# Exercise brief
All of the records below should be retyped exactly, with no pictures included.

# Data excerpts
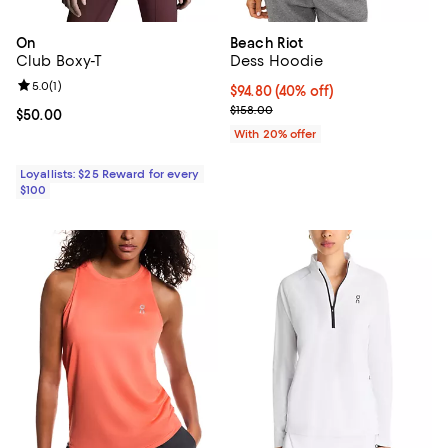
On
Beach Riot
Club Boxy-T
Dess Hoodie
Review rating: 5.0 out of 5; 1 reviews;
5.0
(
1
)
$94.80; 40% off; undefined;
$94.80
(40% off)
Current sale price $118.50; Previ
$158.00
Current price $50.00; ;
$50.00
With 20% offer
Loyallists: $25 Reward for every
$100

# Answer section
On
Beach Riot
Club Boxy-T
Dess Hoodie
Review rating: 5.0 out of 5; 1 reviews;
5.0
(
1
)
$94.80; 40% off; undefined;
$94.80
(40% off)
Current sale price $118.50; Previ
$158.00
Current price $50.00; ;
$50.00
With 20% offer
Loyallists: $25 Reward for every
$100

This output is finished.